撮影していて、いずれも毛並みがよいことに気づいた。去勢手術を受けたネコも多い。病気のネコも少ないみたいだ。もちろん自然にそうなったのではなく、住民の努力のたまもの。
「喜んでくれる」世話はみんなで
観光客が多い繁華街セント・ジュリアンズを歩いていたら、「キャットビレッジ」と名付けられた一角に行き当たった。ネコがくつろぎやすいよう、小屋やぬいぐるみが置かれている。
ローザ・ザミート・サリーノスさん(69)が、自宅前に設置し、地元の名物になっている。ローザさんは、エサだけでなく注射も手術も自腹でまかなっている。募金箱も設置しているが、節約のために魚釣りは欠かせない。
「このコはジジ。このコはパヴァロッテイ。こっちはメルセデスにバニー」と、10匹以上いるネコの名前を次々とあげる。「このコたちは、ペットじゃなくて子供よ。名前を覚えているのは当然。私は忙しくて結婚することもなかったけどね」
首都バレッタからバスに乗って約30分、オルミという町に、NPO法人「トマシーナ・キャット・サンクチュアリ」が運営する施設がある。
約20年前から事故にあったり病気にかかったりしたネコを保護、治療しており、現在約350匹の面倒を見ている。12人のボランティアがエサやりや掃除に従事。1回の食事に必要とするキャットフードは60缶にも及ぶ。
カルメル・セラチーノ・イングロット会長(71)は、「お金はかかるけど、ネコは喜びを与えてくれる。幸せだよ」と話す。以前は専門学校で園芸を教えていたが、退職後、「これからはネコたちのために時間を使おう」と、ネコを救い続ける。

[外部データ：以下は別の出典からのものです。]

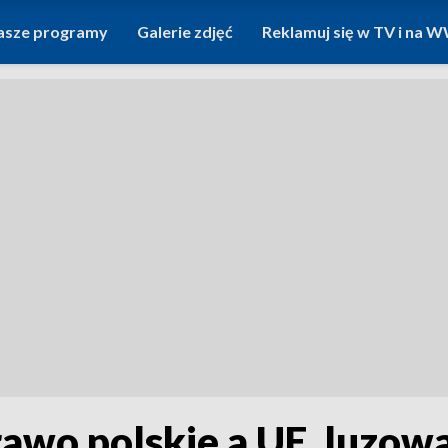
asze programy
Galerie zdjęć
Reklamuj się w TV i na
rawo polskie a UE, luzowa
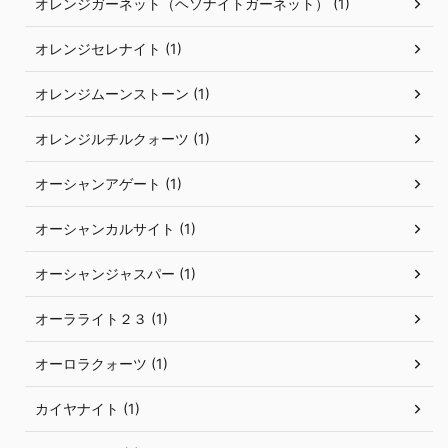
オレンジガーネット（ヘソナイトガーネット） (1)
オレンジセレナイト (1)
オレンジムーンストーン (1)
オレンジルチルクォーツ (1)
オーシャンアゲート (1)
オーシャンカルサイト (1)
オーシャンジャスパー (1)
オーラライト２３ (1)
オーロラクォーツ (1)
カイヤナイト (1)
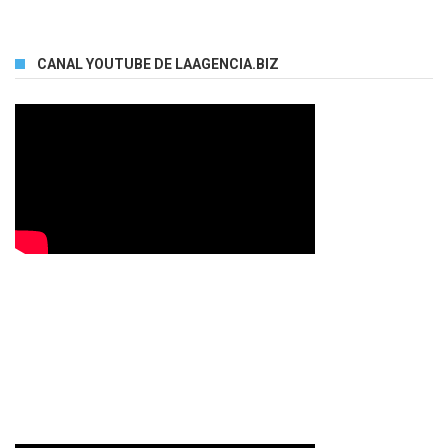
CANAL YOUTUBE DE LAAGENCIA.BIZ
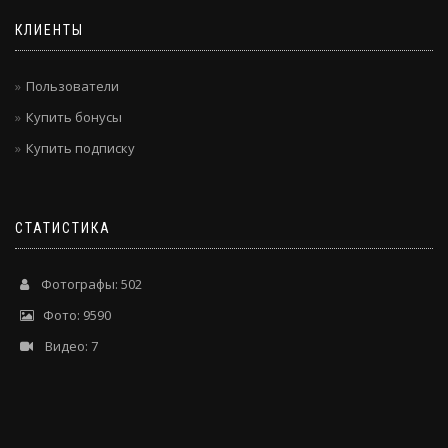
КЛИЕНТЫ
Пользователи
Купить бонусы
Купить подписку
СТАТИСТИКА
Фотографы: 502
Фото: 9590
Видео: 7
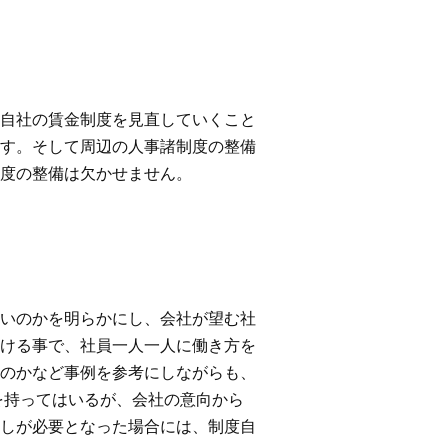
自社の賃金制度を見直していくこと
す。そして周辺の人事諸制度の整備
度の整備は欠かせません。
いのかを明らかにし、会社が望む社
ける事で、社員一人一人に働き方を
のかなど事例を参考にしながらも、
を持ってはいるが、会社の意向から
しが必要となった場合には、制度自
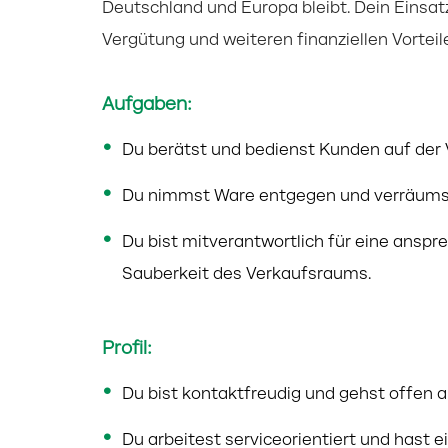
Deutschland und Europa bleibt. Dein Einsatz 
Vergütung und weiteren finanziellen Vorteil
Aufgaben:
Du berätst und bedienst Kunden auf der 
Du nimmst Ware entgegen und verräumst
Du bist mitverantwortlich für eine ans
Sauberkeit des Verkaufsraums.
Profil:
Du bist kontaktfreudig und gehst offen 
Du arbeitest serviceorientiert und hast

「ネコは自由で平等。イヌみたいに主人を作ろうとしない。だから好きなんだよ。父も母もネコが好きだった。これはDNAだね」
温暖な気候に美しい町並み、豊富な魚介類やホスピタリティーにあふれた住民。マルタが受け継いできた「DNA」が、旅人をひきつけると同時に、ネコの楽園を生んだ。
生まれ変わるならマルタのネコがいい-。